TransWikia.com

Can features that are the same in every sample contribute to learning?

Data Science Asked by Kalanos on September 1, 2021

For simplicity, let’s say that I am monitoring 4 sensors for an ongoing metric.

The first column is the sensor ID and the second column is the sensor type.

[
  [
    [0, 0, 0.123],
    [1, 0, 0.456],
    [2, 1, 0.789],
    [3, 1, 0.555]
  ],
  [
    [0, 0, 0.987],
    [1, 0, 0.654],
    [2, 1, 0.321],
    [3, 1, 0.666]     
  ],
  [
    [0, 0, 0.591],
    [1, 0, 0.824],
    [2, 1, 0.760],
    [3, 1, 0.888]      
  ]
]

If the first two columns are always the same values, will a CNN or an LSTM be able to learn from these columns or are they just redundant?

In my mind, the sensor ID could correspond with a postion on the map where different metrics are observed. Or the sensor type could correspond with some sort of sensitivity in the metric. But am I just kidding myself if they are the same in every sample?

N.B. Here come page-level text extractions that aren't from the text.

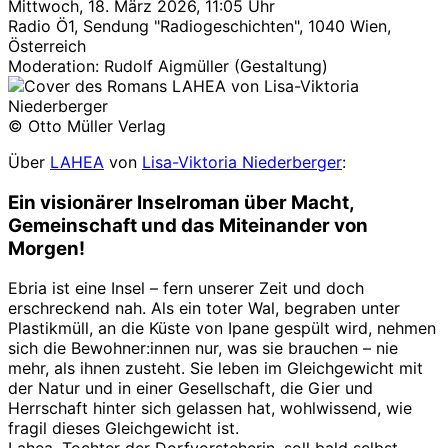
Mittwoch, 18. März 2026, 11:05 Uhr
Radio Ö1, Sendung "Radiogeschichten", 1040 Wien,
Österreich
Moderation: Rudolf Aigmüller (Gestaltung)
© Otto Müller Verlag
Über
LAHEA
von
Lisa-Viktoria Niederberger
:
Ein visionärer Inselroman über Macht,
Gemeinschaft und das Miteinander von
Morgen!
Ebria ist eine Insel – fern unserer Zeit und doch
erschreckend nah. Als ein toter Wal, begraben unter
Plastikmüll, an die Küste von Ipane gespült wird, nehmen
sich die Bewohner:innen nur, was sie brauchen – nie
mehr, als ihnen zusteht. Sie leben im Gleichgewicht mit
der Natur und in einer Gesellschaft, die Gier und
Herrschaft hinter sich gelassen hat, wohlwissend, wie
fragil dieses Gleichgewicht ist.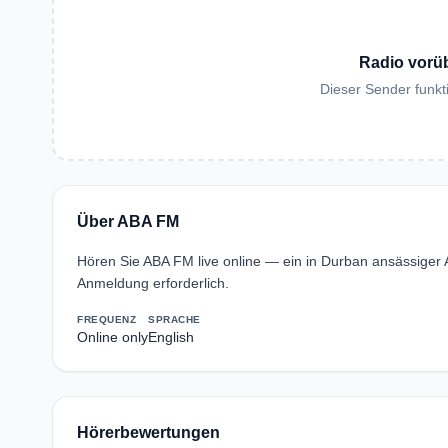
Radio vorü
Dieser Sender funkti
Über ABA FM
Hören Sie ABA FM live online — ein in Durban ansässiger
Anmeldung erforderlich.
FREQUENZ
SPRACHE
Online only
English
Hörerbewertungen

I don’t want to provide unnecessary dimensionality to the model.

One Answer

It has no value if it is same for all the training set.

Let's say, you are using a global health dataset for Life expectancy then country code can be a useful feature. It might contain hidden information.


But if you are doing the same analysis for one country e.g. India, keeping a feature country which has only one value e.g. India, will be of no use.
It will not show any variance, now the variance is shifted to States instead of Country compared to the last example.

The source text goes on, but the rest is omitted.